The distribution suggests a compelling need for concentrated research and treatment options especially tailored for the HR+/HER2- subtype, which dominates the landscape. Simultaneously, the existence of less common subtypes and unknown classifications points towards the requirement for a diverse approach in medical research and healthcare provision, ensuring no patient is left behind.

Frequently Asked Questions

Which subtype of breast cancer is the most prevalent among U.S. women?

The HR+/HER2- subtype of breast cancer is the most prevalent, accounting for 68% of cases.

How represented is the HR-/HER2+ subtype of breast cancer in U.S. women?

The HR-/HER2+ subtype of breast cancer is less common, making up only 4% of cases.

What is the prevalence of the HR+/HER2+ and HR-/HER2- subtypes of breast cancer?

Both the HR+/HER2+ and HR-/HER2- subtypes are equally prevalent, each comprising 10% of cases.

Terms and Definitions

This is a disease in which malignant (cancerous) cells form in the tissues of the breast. It is the most common type of cancer in women, but it can also occur in men. The growth of breast cancer cells often begins in the milk-producing ducts, but can also start in the glandular tissue or other areas of the breast.

Breast cancer subtypes are categories of the disease that are based on the specific characteristics of the cancer cells. These different subtypes often respond differently to treatments and have different prognoses, making it important for doctors to identify the subtype when planning treatment.

These are classifications of breast cancer that depend on the presence or absence of receptors to the hormone estrogen. ER+ breast cancers have estrogen receptors and can be treated with hormone therapy, while ER- breast cancers do not have these receptors and generally require other forms of treatment.

Similar to the estrogen receptor classification, these are types of breast cancers that either do, or do not, have receptors to the hormone progesterone. PR+ breast cancers may respond to hormone therapy, while PR- cancers generally require different treatments.

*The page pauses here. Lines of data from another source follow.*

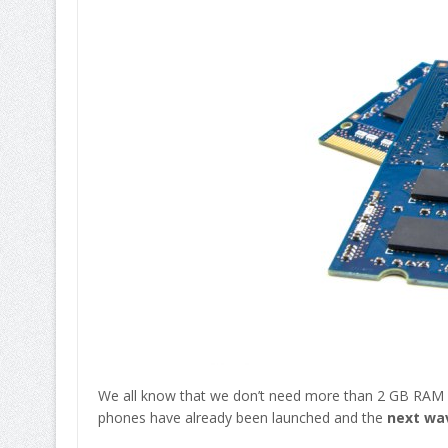
We all know that we don’t need more than 2 GB RAM 
phones have already been launched and the
next wav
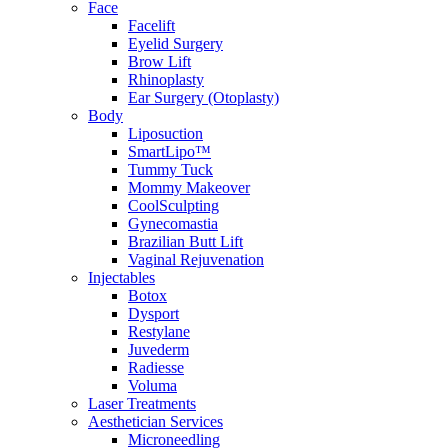
Face
Facelift
Eyelid Surgery
Brow Lift
Rhinoplasty
Ear Surgery (Otoplasty)
Body
Liposuction
SmartLipo™
Tummy Tuck
Mommy Makeover
CoolSculpting
Gynecomastia
Brazilian Butt Lift
Vaginal Rejuvenation
Injectables
Botox
Dysport
Restylane
Juvederm
Radiesse
Voluma
Laser Treatments
Aesthetician Services
Microneedling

This subtype of breast cancer depends on the overexpression of the HER2 gene. HER2+ breast cancers are often more aggressive and less responsive to hormone treatment compared to other types, though targeted therapies are available that specifically act against HER2+ cells.

This is a subtype of breast cancer that is estrogen receptor-negative, progesterone receptor-negative, and HER2-negative. It is particularly challenging to treat, because it does not respond to hormonal therapies or medications that target HER2 receptors.

Malignant is a term used to describe a severe and progressively worsening disease. In the context of cancer, malignancy refers to the ability of the cancerous cells to spread, invade, and damage tissues and organs both near and distant from the site of the primary tumor.